Soon after I met my girlfriend she decided to try out this D&D thing I was so interested in. She’s never played anything like it before and isn’t much on video games. Recently we talked a bit about the experience and why she didn’t like it – and it turns out a lot of it had to do with how we introduced her to the game.

Imagine that you’re about to sit down to a new board game. You’re going to play with some complete strangers, but that can be cool. They’ve played the game a lot. Assume it’s a bit like Monopoly. You roll dice and move your pieces around, but there’s also strategy involved.

You want them to make you feel welcome, check. But you also want to learn the rules. You want to know how to play and what it means when you roll those dice or move this token around the board. If you don’t know the rules it’ll feel like you’re just going through the motions. And this is what I realized about D&D: you don’t learn how to play by just going through the motions. You have to know why you’re doing it.

Second, the new player knows nothing about the things the experienced players take for granted. This newbie knows nothing about the game setting, or even what country the party is in. Much less history, religion, etc. – the things only a minority of players are very interested in.

Third, the new player needs few options so as not to be overwhelmed. Don’t have her play a spellcaster, for example. But the new player will be learning by watching what the others do, so their activities should be also limited in scope.

Ideally the new player comes into a situation where everyone is low-level (1st level would be lovely) and nobody else knows about the game setting / region. This way the new player benefits from the process of learning and helping each other out that comes when a new party of characters forms up. Her character, at least, is instantly as much of an insider as the others, even if she still feels like an outsider as a player.

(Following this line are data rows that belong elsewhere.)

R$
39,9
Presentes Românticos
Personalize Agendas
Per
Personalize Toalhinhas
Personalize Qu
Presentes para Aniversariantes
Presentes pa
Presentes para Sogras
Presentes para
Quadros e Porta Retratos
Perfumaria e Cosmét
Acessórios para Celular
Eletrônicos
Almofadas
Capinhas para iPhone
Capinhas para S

Furthermore something simple for an adventure is best. The old introductory adventures like Keep on the Borderlands and Lost City were interesting but concrete and well-defined, and honestly very simple. The DM adds details and weirdness as needed. In this case, not so much of either.

An argument against this is that the player gets the wrong sense of what the game is really like, and may leave dissatisfied with how simplistic it is. I would suggest that the simple approach is better for a new player anyway, because it seems to me that fewer will demand the great detail and complexity that experienced players are used to.

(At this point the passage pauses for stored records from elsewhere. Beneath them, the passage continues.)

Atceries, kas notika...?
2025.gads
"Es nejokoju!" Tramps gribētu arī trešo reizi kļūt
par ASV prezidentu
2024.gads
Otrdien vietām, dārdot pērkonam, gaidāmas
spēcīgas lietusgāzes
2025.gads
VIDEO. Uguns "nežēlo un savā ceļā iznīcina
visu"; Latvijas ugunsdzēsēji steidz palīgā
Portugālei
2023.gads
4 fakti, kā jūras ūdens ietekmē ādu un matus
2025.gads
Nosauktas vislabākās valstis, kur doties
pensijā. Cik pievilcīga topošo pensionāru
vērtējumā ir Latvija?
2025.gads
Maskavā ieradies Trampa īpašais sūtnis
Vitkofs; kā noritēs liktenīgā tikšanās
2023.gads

To bring this all together, my suggestion is that the DM have the players each create a new character, such that they are all first-level. While the higher-level party is off on their own adventure, the lower-level party goes off to do something else. The established players aren’t really wasting their time, because establishing a stable of characters of all levels is good for when you want to do a lower-level adventure or you need a character of a certain class for an adventure. And of course, the reward for playing is that you get to play.

Transitioning the new player from being equals with the low-level party into a lower-level member of the established party is less hassle than expecting her to make up a high level character and play it right away. And of course disparities in level are minimized after a few adventures anyway because you need fewer XP to rise at low level than at high level.

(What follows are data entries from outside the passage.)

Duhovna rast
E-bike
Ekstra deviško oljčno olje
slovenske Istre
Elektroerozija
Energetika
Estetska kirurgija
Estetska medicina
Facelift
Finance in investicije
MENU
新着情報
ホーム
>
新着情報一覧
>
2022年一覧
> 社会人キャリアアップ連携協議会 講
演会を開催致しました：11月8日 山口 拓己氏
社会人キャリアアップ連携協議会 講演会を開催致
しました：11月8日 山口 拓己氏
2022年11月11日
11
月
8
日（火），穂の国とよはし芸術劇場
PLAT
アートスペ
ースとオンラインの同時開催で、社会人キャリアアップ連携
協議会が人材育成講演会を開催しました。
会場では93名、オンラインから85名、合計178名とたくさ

Another method would be 1 on 1 gaming, either on another day that week or before the gaming session. The first time out the new player gets comfortable with the game, meets the other players, and is able to jump in better. And she knows that she will get to show up early the next weekend and get more time to ask questions and play examples. You would need to run a separate game during these 1 on 1 sessions, with a different character, but all the 1 on 1 sessions would be a connected series.

Or you could run a separate 1 on 1 game for several weeks until the new player wanted to transition into the main game. This helps overcome the vulnerability ot being around new friends and trying to learn a new (complicated!) activity at the same time.

It goes without saying that the game used should be as simple as possible. Avoid house rules so the player can read the game books during the week. Though you may be leery about loaning your own books to a new player to read – I know I wouldn’t do it if she didn’t already live with me anyway! And you must explain what the game is about. If you can’t explain it, try reading the introductions to the earliest editions of the game. There is a good deal of practical wisdom there.